“A Taste For Dragon: Legends tell that Dragons’ body parts held magical properties. For example, eating the shed skin of the Scadinavian lindworm was believed to increase one’s knowledge of medicina and the natural world, thus allowing one to bypass years of schoolwork!” —Dragons & Monsters
When we think of pop-up books, we often think of books expressly for very young children.
After doing a little digging, however, I learned that the very first pop-up books were designed for adults, rather than kids. I’ve also seen more pop-up texts devoted to fanciful books for little girls, rather than little guys. With the pop-up book we discuss today, that’s about to change (but girls will get a kick out of this one, too…at least the young women in my circle did).
The first of such books was thought to have been used as part of an astrological text in the early 1300s. Pop-up books with their intricate moving images were an ideal medium for engaging young readers, which may account for the transition of making the books for children as opposed to adults. In recent years, most mass produced pop-up books have been created for the youngest of kids, with older children left for wont of decent pop-up books.
Enter master paper engineers Matthew Reinhart and Robert Sabuda and their pop-up series “Encyclopedia Mythologica.” The very first page of “Dragons & Monsters” opens to the classical villain Medusa, snakes rise from the page to delight and horrify the reader with her nest of “writhing vipers.”
It’s immediately clear that this pop-up book is not for the faint of heart. Young readers with an interest in mythological monsters and nautical nemesis are in store for a real treat with this heirloom quality book.
Don’t worry that the medium is paper. Even the most tech-savvy kids will look in wonder at the tortuously folded images of the undead, the Kraken, and lichen as they pounce from the pages to envelope the reader in myth and mayhem.

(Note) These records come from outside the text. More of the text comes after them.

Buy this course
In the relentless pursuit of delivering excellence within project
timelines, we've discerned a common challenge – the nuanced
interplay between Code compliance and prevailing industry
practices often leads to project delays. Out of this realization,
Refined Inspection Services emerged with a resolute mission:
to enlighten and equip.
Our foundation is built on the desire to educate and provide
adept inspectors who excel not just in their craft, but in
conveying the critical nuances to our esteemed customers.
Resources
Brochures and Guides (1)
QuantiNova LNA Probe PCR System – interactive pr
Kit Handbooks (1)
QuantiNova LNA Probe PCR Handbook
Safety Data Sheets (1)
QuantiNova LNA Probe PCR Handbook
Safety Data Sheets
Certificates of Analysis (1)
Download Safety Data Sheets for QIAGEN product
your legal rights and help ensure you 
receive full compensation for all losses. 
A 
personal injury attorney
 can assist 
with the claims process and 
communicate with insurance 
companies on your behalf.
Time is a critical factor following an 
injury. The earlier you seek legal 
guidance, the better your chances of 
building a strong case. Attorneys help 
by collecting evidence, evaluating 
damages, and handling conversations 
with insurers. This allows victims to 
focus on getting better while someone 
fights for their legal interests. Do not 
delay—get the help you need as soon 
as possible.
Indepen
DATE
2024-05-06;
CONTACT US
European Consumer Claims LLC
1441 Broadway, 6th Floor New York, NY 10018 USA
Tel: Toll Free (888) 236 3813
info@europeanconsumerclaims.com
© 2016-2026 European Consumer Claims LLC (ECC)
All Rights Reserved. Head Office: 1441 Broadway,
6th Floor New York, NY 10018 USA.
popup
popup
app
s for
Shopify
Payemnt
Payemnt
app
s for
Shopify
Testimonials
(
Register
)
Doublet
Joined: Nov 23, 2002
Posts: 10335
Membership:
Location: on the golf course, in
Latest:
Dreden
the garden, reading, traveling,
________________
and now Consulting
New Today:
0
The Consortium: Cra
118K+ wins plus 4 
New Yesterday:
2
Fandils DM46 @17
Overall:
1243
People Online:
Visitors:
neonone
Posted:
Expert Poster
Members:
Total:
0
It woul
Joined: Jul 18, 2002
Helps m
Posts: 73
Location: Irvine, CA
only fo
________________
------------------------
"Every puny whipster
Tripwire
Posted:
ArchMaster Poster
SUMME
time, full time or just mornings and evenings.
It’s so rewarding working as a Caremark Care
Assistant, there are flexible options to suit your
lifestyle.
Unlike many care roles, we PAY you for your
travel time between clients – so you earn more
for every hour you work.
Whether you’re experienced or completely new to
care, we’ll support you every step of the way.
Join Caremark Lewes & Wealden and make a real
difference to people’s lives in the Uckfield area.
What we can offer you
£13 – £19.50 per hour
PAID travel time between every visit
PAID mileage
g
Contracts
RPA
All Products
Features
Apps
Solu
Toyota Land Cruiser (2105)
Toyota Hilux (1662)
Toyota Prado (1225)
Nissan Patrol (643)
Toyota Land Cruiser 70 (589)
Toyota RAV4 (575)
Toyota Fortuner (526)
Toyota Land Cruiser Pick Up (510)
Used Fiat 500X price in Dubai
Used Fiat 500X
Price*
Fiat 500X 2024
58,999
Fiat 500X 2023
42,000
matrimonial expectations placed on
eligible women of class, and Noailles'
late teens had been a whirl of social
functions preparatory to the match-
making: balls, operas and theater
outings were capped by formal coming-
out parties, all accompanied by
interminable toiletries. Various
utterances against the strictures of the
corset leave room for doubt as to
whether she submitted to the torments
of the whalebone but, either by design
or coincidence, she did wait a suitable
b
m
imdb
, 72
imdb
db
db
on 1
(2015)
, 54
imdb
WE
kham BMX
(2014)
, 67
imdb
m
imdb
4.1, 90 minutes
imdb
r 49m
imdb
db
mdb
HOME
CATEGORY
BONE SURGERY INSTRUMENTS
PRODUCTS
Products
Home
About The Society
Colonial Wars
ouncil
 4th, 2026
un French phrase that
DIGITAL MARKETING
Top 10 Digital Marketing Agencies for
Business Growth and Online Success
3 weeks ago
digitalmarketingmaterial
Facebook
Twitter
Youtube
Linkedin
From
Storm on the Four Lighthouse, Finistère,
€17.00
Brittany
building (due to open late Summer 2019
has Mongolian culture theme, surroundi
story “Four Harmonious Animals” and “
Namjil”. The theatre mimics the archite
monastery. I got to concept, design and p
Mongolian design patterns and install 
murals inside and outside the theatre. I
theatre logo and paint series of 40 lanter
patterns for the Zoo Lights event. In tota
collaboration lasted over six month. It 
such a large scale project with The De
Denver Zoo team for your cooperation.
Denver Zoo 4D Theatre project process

With gargoyles, snakes, leeches and a young girl who fights off a knight bent on killing her pet dragon, readers have plenty to devour as they learn about the most wicked of dark dwelling beasts.
You can purchase the third in the Encyclopedia Mytholigica series, “Dragons & Monsters” here, and read more about the art of pop-up book paper engineering here.Kids can make their own pop-up butterfly by going to this link.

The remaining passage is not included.